Btw, I need to use cache files because each of the sites has multiple servers 
and as the year progresses, the quantity and size of the (uncompressed) log 
files moves past the terabyte mark.  I've tried pointing Analog at compressed 
files but it takes too long to even analyze a week! (Not analog so much as the 
uncompression!)

Thanks!
AP


-----Original Message-----
From: Aengus [mailto:[EMAIL PROTECTED] 
Sent: Friday, February 25, 2005 7:01 AM
To: Support for analog web log analyzer
Subject: Re: [analog-help] Multiple Websites?

On Thursday, February 24, 2005 9:20 PM [GMT],
Other <[EMAIL PROTECTED]> wrote:

> That's the point at which I wondered whether I might be reinventing
> the wheel!  So, does anyone use Analog for multiple websites to
> generate similar reports?  Do you have any advice, thoughts,
> comments, best practices, etc. that you could share?

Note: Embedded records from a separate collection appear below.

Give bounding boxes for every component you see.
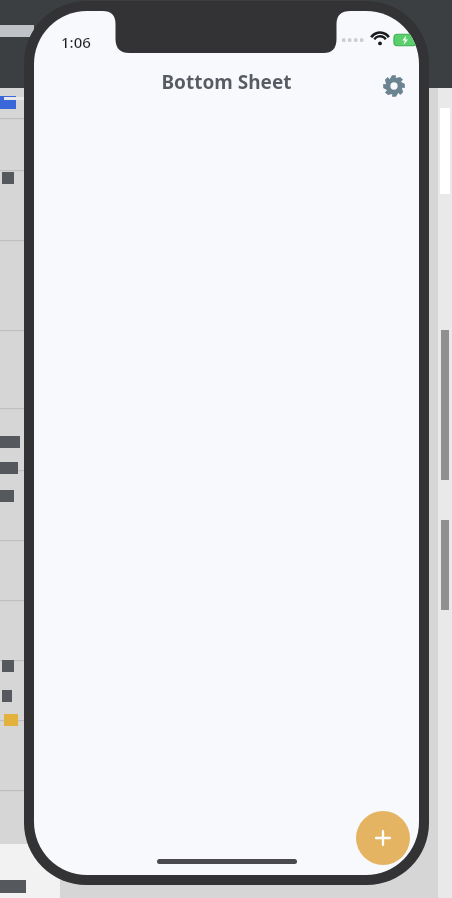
button[interactable]: Add xyxy=(356,811,410,865)
button[interactable]: Settings xyxy=(375,67,413,105)
staticText: 1:06 xyxy=(61,32,91,52)
staticText: Bottom Sheet xyxy=(34,69,419,99)
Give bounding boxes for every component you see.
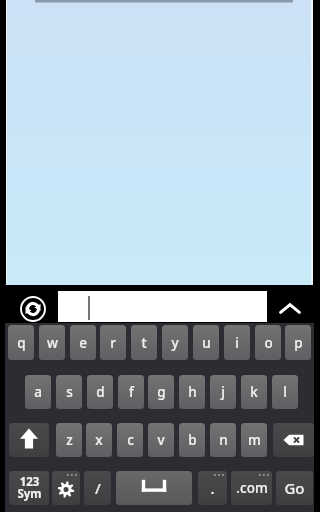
button[interactable]: b [179, 423, 205, 457]
staticText: l [283, 383, 287, 401]
staticText: . [210, 478, 215, 498]
staticText: w [47, 334, 58, 352]
staticText: s [66, 383, 73, 401]
button[interactable]: Space [116, 471, 192, 505]
staticText: f [129, 383, 134, 401]
button[interactable]: g [148, 375, 174, 409]
staticText: t [141, 334, 147, 352]
button[interactable]: Refresh [13, 291, 53, 327]
staticText: Go [284, 478, 305, 498]
button[interactable]: e [70, 325, 96, 360]
button[interactable]: p [285, 325, 311, 360]
button[interactable]: r [100, 325, 126, 360]
staticText: z [66, 431, 73, 449]
button[interactable]: m [241, 423, 267, 457]
button[interactable]: / [84, 471, 111, 505]
button[interactable]: . [198, 471, 227, 505]
button[interactable]: Settings [52, 471, 80, 505]
staticText: y [171, 334, 179, 352]
staticText: n [219, 431, 228, 449]
button[interactable]: u [193, 325, 219, 360]
button[interactable]: j [210, 375, 236, 409]
button[interactable]: n [210, 423, 236, 457]
button[interactable]: v [148, 423, 174, 457]
button[interactable]: Backspace [273, 423, 314, 457]
button[interactable]: h [179, 375, 205, 409]
staticText: .com [236, 479, 268, 497]
button[interactable]: w [39, 325, 65, 360]
staticText: x [95, 431, 103, 449]
button[interactable]: k [241, 375, 267, 409]
button[interactable]: .com [231, 471, 272, 505]
button[interactable]: l [272, 375, 298, 409]
staticText: j [221, 383, 225, 401]
staticText: q [17, 334, 26, 352]
staticText: m [248, 431, 261, 449]
button[interactable]: Go [276, 471, 313, 505]
staticText: u [202, 334, 211, 352]
staticText: a [34, 383, 42, 401]
button[interactable]: a [25, 375, 51, 409]
button[interactable]: y [162, 325, 188, 360]
staticText: k [250, 383, 258, 401]
staticText: / [95, 478, 101, 498]
button[interactable]: i [224, 325, 250, 360]
staticText: c [127, 431, 134, 449]
button[interactable]: Collapse toolbar [267, 291, 313, 322]
staticText: o [264, 334, 273, 352]
button[interactable]: 123 Sym [9, 471, 49, 505]
button[interactable]: d [87, 375, 113, 409]
staticText: e [79, 334, 87, 352]
button[interactable]: s [56, 375, 82, 409]
button[interactable] [58, 291, 267, 322]
button[interactable]: q [8, 325, 34, 360]
button[interactable]: t [131, 325, 157, 360]
button[interactable]: x [86, 423, 112, 457]
staticText: g [157, 383, 166, 401]
staticText: i [235, 334, 239, 352]
staticText: v [157, 431, 165, 449]
staticText: 123 Sym [17, 474, 42, 502]
staticText: h [188, 383, 197, 401]
staticText: r [110, 334, 116, 352]
button[interactable]: o [255, 325, 281, 360]
button[interactable]: z [56, 423, 82, 457]
button[interactable]: c [117, 423, 143, 457]
staticText: p [294, 334, 303, 352]
staticText: d [96, 383, 105, 401]
staticText: b [188, 431, 197, 449]
button[interactable]: Shift [9, 423, 49, 457]
button[interactable]: f [118, 375, 144, 409]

>From your description of the situation, you actually have two different
problems - one is the set of reports that you want for a single website,
giving the wrinkles that cachefiles throw up, and the other problem is
doing this for multiple sites. It sounds like some of the difficulty you
are experiencing might be caused by trying to solve both problems at
once.

Once you have it working for a specific case to your satisfaction,
getting it working for the general case should be more straightforward.

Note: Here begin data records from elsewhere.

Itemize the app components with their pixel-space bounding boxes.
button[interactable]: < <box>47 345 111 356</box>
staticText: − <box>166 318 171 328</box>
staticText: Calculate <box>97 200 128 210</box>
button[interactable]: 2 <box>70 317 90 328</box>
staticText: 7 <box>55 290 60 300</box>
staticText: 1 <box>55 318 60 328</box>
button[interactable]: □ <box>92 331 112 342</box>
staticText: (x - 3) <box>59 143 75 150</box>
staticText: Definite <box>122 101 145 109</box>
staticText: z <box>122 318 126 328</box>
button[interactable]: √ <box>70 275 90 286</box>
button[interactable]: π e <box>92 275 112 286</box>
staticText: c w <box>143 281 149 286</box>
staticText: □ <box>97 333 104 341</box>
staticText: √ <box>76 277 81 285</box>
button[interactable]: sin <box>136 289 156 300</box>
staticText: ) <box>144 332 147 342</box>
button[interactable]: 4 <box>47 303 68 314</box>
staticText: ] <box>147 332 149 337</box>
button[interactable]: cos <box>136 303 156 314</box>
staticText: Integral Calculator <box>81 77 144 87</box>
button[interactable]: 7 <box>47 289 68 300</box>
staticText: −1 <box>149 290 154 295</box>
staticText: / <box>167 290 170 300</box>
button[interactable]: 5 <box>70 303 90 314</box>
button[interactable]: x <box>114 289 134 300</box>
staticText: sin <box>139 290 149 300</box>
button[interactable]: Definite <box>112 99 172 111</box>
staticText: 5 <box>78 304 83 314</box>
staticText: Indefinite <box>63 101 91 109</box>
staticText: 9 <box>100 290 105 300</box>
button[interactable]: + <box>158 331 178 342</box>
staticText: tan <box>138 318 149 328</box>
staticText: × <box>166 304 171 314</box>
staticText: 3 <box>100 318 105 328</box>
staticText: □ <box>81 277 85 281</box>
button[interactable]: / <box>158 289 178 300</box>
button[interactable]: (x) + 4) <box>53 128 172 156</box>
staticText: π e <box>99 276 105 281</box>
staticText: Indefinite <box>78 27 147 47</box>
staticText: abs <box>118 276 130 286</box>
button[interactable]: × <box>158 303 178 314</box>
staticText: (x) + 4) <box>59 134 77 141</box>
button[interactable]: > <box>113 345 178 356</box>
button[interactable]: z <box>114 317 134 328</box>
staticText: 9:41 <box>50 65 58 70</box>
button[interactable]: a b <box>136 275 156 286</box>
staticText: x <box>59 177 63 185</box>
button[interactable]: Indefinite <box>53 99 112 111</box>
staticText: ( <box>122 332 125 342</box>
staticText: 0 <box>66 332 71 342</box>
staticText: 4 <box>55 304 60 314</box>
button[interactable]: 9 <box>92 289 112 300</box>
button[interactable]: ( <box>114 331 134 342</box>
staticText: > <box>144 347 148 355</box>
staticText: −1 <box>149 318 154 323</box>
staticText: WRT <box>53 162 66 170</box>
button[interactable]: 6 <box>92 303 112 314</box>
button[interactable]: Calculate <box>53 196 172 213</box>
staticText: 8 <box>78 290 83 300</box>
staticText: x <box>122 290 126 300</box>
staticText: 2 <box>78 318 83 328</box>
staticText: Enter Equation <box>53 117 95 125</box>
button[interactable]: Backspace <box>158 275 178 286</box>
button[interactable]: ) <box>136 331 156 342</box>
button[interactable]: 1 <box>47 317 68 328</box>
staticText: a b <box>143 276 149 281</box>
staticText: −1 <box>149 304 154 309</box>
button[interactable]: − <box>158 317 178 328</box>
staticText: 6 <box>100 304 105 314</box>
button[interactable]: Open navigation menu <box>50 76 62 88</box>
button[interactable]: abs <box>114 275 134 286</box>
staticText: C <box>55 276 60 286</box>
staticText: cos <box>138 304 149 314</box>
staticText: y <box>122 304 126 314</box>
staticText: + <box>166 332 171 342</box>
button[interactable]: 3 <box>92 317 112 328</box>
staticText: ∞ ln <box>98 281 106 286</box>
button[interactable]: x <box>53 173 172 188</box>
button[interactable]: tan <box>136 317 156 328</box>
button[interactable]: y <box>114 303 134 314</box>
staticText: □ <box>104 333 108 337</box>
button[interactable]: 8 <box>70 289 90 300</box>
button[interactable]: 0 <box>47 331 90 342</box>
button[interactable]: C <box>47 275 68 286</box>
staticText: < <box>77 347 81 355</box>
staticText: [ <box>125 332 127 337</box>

For example, rather than using lot's of different config files, it may
be that you only need to change one or two parameters in a config file,
in which case it may simply be more efficient to have a single, common
config file, and call Analog with the additional parameters as command
line arguments instead.

> Btw, I need to use cache files because each of the sites has multiple
> servers and as the year progresses, the quantity and size of the
> (uncompressed) log files moves past the terabyte mark.  I've tried
> pointing Analog at compressed files but it takes too long to even
> analyze a week! (Not analog so much as the uncompression!)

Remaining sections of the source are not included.